I cringe when I note myself sending BBC or New York Times articles that have really solid reporting around the vaccine to my family, when I understand that my family has a particular experience of witnessing their faith being misreported and misrepresented in the New York Times, or they have a particular critique of, say, the BBC’s reporting on Israel and Palestine. They might choose to believe they’re reading stellar vaccine reporting, but they might also think, even subconsciously, “How can I trust this, given what else I know about how these news organizations report on my faith and my community?”

We grow up excluded or misrepresented in these news outlets, which are not entirely terrible — a lot of what they do is fantastic, and so useful in the pandemic. But how do we balance that and how do we build trust in news and science? 

It’s a problem of authority. When the Ebola epidemic began in 2014, I was a newspaper reporter for the Dallas Morning News. I remember interviewing a Liberian immigrant who was fundraising to send money back home. I naively assumed he was raising money for medical supplies. In fact, he wanted to buy radio air time so that his family would hear a trusted voice saying Ebola was real, to convince them to leave Monrovia and go to the countryside. There was such a distrust of the government, and of course there would be, given Liberia’s very recent history with civil wars and the way the government handled the press. 

Again, it’s a problem of a paternalistic approach to communication. And I think it’s a problem of not understanding the informational needs of different groups.

How can we do better?

I think we have to acknowledge that the problem of information inequity exists in the first place.

In journalism, we’re beginning to see the start of some process of atonement, or at least acknowledgement. National Geographic has apologized for its reporting of indigenous people as inferior to white people, The New York Times is apologizing for some of its reporting on black women who became addicted to crack in the ’80s and ’90s, and the The L.A. Times has apologized for its editorials that endorsed internment of Japanese Americans. 

What has the medical world done to acknowledge or atone for past and current racism and ableism? The Tuskegee Experiment comes up a lot, obviously, in the conversation around vaccine trust and distrust among Black Americans. And while Bill Clinton apologized to survivors of that clinical trial, decades later, that conversation can sometimes disregard modern day medical racism. If the same person that dismissed your pain, the same person that dismissed the concerns of a black woman in labor and who represents an establishment that uses racist algorithms in clinical decision-making, is the person asking you to trust them to get vaccinated, how do we expect that conversation to go?

You’ve critiqued the idea of returning to normal after the pandemic, pointing out that “normal” created the conditions for the COVID-19 pandemic in the first place. In light of what we’ve just talked about, how can we start building a better system that is less paternalistic, that gains trust?

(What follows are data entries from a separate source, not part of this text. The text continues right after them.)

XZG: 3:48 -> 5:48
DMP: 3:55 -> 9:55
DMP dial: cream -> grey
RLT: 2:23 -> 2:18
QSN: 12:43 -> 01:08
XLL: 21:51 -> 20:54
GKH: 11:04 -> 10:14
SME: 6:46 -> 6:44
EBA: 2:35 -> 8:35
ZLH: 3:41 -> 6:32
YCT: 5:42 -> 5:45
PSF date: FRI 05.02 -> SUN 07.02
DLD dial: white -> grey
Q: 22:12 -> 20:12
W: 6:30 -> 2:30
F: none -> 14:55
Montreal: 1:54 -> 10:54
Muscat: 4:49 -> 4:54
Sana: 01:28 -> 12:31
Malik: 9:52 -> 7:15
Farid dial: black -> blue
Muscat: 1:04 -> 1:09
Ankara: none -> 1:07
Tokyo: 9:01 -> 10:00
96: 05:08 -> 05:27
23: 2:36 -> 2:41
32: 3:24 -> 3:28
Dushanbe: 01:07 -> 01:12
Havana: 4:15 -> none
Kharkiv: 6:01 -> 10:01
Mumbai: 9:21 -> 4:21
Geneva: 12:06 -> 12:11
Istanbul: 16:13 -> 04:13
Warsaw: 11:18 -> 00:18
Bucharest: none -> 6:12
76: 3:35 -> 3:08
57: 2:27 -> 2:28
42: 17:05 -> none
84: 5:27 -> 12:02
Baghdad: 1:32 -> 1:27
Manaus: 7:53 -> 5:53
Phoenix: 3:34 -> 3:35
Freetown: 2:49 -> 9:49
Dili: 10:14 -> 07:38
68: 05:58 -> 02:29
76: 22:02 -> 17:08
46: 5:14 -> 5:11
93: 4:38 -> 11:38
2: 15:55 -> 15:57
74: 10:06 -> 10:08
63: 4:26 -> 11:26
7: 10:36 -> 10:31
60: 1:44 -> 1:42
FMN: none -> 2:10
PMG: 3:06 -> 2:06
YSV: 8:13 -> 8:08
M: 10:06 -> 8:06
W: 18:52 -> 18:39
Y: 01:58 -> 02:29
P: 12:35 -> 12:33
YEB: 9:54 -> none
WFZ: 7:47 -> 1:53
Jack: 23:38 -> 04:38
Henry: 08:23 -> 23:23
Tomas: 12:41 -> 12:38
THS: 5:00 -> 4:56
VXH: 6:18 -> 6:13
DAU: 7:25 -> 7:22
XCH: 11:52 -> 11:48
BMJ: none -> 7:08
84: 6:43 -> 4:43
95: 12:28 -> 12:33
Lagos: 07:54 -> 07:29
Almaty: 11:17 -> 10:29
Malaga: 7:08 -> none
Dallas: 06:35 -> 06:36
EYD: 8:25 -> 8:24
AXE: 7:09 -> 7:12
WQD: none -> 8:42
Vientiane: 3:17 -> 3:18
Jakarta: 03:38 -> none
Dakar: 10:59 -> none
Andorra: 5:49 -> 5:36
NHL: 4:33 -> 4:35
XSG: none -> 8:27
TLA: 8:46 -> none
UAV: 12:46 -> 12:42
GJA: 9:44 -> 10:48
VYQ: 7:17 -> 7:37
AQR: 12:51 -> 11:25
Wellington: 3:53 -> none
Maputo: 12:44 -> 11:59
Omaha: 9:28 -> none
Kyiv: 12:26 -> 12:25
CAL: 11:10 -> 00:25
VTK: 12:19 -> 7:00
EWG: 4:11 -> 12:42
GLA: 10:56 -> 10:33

I think it needs to be shaken up in really drastic ways.

We need to consider what we hope or think the policy and public implications of our research might be — for example, think about which communities we hope to impact. And then, instead of assuming that we know best how to serve those communities, we bring in and engage those community members in the research process. I think that’s one of the ways.

We need to ask questions and listen. While we shouldn’t necessarily assume medical knowledge among laypeople, we should assume cultural capital, cultural knowledge. 

As much as we might be experts in case control studies or a particular pathogen, community members are experts in their lives and their ways of doing things.